La direzione musicale è stata affidata al direttore artistico del festival Ottavio Dantone, mentre la regia al noto e pluripremiato Leo Muscato, affiancato per le scene da Andrea Belli e per i costumi da Giovanna Fiorentini. Alle luci Alessandro Verrazzi.
Un team tutto italiano dunque per un risultato finale purtroppo più che modesto nel suo complesso. Irriconoscibile Leo Muscato, regista solitamente ricco di spunti e trovate, che si limita a proporre una messa in scena scialba, ripetitiva, statica.
L’azione è organizzata su un palco girevole con qualche muro sbrecciato decorato con geroglifici da parco divertimenti. Corona scenica quattro grandi pupazzi a foggia di soldato romano, che dovrebbero rappresentare l’oppressione dei conquistatori in Egitto, ma che ricordano solo i soldatini schiaccianoci di legno colorato in vendita a Natale nei mercatini tirolesi. I costumi sono brutti e banali, con Cesare vestito a metà fra un pompiere e un addetto alle piattaforme offshore.
Non c’è molto altro da dire. Il palcoscenico continua a ruotare ininterrottamente per più di tre ore di spettacolo, i cantanti ad entrare ed uscire diligentemente e a cantare le proprie arie a proscenio. Si brandiscono armi moderne e pistole senza alcuna credibilità o efficacia; la recitazione è inesistente o tutt’al più stereotipata; le poche scene d’azione o con più di due personaggi rasentano il ridicolo; i mimi sembrano passare di lì per caso oltre che provenire da un saggio oratoriale; il finale è diligentemente organizzato a proscenio con i cantanti in fila ad intonare il coretto conclusivo. Si ha la netta sensazione che siano state fatte una manciata di prove frettolose. Un esito veramente modesto che raramente mi è capitato di vedere.

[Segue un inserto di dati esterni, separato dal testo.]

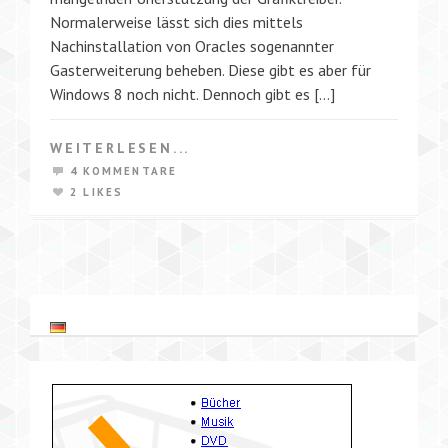
Normalerweise lässt sich dies mittels
Nachinstallation von Oracles sogenannter
Gasterweiterung beheben. Diese gibt es aber für
Windows 8 noch nicht. Dennoch gibt es […]
WEITERLESEN...
4 KOMMENTARE
2 LIKES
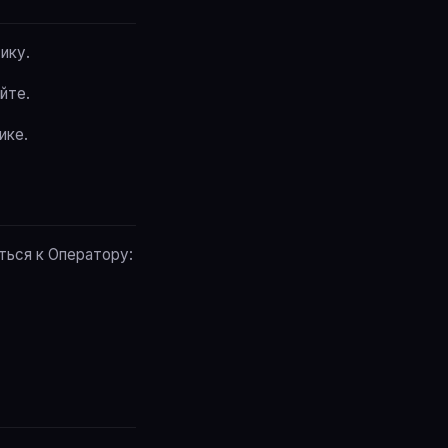
ику.
йте.
ике.
ться к Оператору:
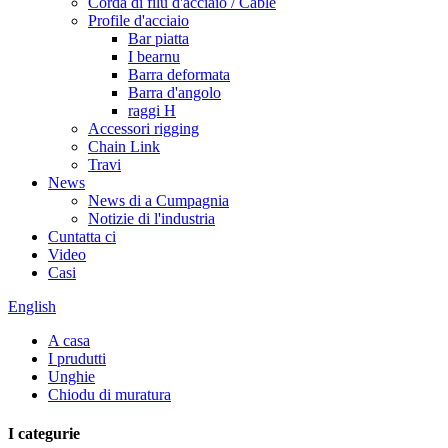
Corda di filu d'acciaio / Cable
Profile d'acciaio
Bar piatta
I bearnu
Barra deformata
Barra d'angolo
raggi H
Accessori rigging
Chain Link
Travi
News
News di a Cumpagnia
Notizie di l'industria
Cuntatta ci
Video
Casi
English
A casa
I prudutti
Unghie
Chiodu di muratura
I categurie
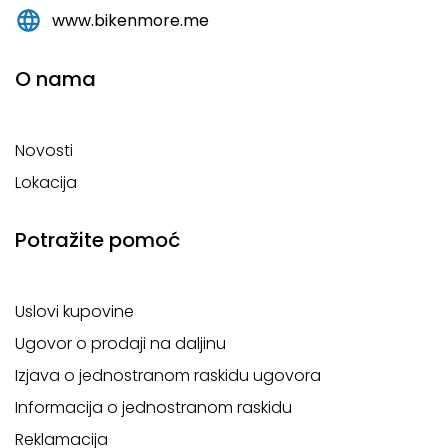
www.bikenmore.me
O nama
Novosti
Lokacija
Potražite pomoć
Uslovi kupovine
Ugovor o prodaji na daljinu
Izjava o jednostranom raskidu ugovora
Informacija o jednostranom raskidu
Reklamacija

I cantanti, per lo più provenienti dal concorso interno al festival, sono diligenti e fanno quello che possono in un contesto che certo non li aiuta. Tutti eseguono le note, cantare e interpretare è un’altra cosa. Eccoli: Arianna Vanditelli, Valerio Contaldo, Margherita Maria Sala, Federico Florio, Filippo Mineccia, Emőke Barath.
Ottavio Dantone non brilla per varietà di accenti nel dirigere l’Accademia Bizantina.
Il pubblico tirolese si accontenta e regala molti applausi ecumenici a tutti nel finale.